There is absolutely no need for your DD and DP's ds to be sharing a bath or for your partner to be going into the bathroom whilst your DD is in the bath. The fact she is choosing to wear swimwear shoes she wants privacy and at 9 this is to be expected. At what point will your DD be allowed a bath on her own without others walking in, 10, or 11 or older?

It's not a case of need, it's their choice and they choose to play imaginative games together, in the bath.

OP posts:
GainGirls · 04/06/2026 10:09

Decacaffeinatednow · 04/06/2026 09:23

How long have you been with your partner @GainGirls ?

2 years

OP posts:
aperolspritzbasicbitch · 04/06/2026 10:10

Why is your daughter wearing swimwear, but your partners son is allowed to freely display his personal area?

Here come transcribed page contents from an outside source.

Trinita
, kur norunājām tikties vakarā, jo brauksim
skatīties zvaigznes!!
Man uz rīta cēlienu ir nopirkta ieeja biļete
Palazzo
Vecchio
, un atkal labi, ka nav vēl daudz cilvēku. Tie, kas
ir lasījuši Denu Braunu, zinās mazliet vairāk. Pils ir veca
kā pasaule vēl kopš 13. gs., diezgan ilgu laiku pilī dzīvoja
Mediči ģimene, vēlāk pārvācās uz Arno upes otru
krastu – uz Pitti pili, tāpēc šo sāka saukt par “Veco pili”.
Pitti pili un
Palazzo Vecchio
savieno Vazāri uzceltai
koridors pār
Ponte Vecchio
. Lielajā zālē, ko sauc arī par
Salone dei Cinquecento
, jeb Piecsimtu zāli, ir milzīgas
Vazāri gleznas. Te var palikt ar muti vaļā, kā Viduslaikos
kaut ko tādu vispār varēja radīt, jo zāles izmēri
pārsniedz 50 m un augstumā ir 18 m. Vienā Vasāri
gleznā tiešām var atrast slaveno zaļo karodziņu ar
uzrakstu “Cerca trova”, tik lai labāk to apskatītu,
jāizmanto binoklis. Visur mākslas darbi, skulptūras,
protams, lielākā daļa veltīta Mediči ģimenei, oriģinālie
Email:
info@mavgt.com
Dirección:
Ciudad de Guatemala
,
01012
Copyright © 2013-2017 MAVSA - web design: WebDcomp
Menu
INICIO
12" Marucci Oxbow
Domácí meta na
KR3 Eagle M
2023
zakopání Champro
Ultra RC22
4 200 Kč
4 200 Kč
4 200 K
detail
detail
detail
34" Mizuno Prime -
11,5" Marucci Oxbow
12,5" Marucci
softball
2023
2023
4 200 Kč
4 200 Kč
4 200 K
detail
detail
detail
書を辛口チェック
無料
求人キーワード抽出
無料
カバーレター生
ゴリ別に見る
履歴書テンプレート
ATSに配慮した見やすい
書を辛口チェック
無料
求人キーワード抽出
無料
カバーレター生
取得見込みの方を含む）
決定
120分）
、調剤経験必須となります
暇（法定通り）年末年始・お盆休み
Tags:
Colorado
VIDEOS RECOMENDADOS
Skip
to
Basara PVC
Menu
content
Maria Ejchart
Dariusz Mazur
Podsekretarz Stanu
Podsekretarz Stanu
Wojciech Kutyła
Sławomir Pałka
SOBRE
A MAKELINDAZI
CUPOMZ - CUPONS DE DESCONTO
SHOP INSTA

how long have you been with your partner?
there’s no way I’d be allowing a non related man to be in the bathroom with my daughter.
I’d suggest that you start phasing this out, and explain the importance of privacy.

TomatoSandwiches · 04/06/2026 10:12

Your 9yr old girl needs to have baths by herself, anything else is inappropriate and only yourself should be checking on her if necessary.

TomatoSandwiches · 04/06/2026 10:14

nobodyssons · 04/06/2026 10:06

My nieces share a bath - 8 and 3, they love it and have fun. She’s old enough to tell you if she wants to stop.

I assume your nieces are blood related and of course are the same sex, these two children are not related and opposite sexes completely different.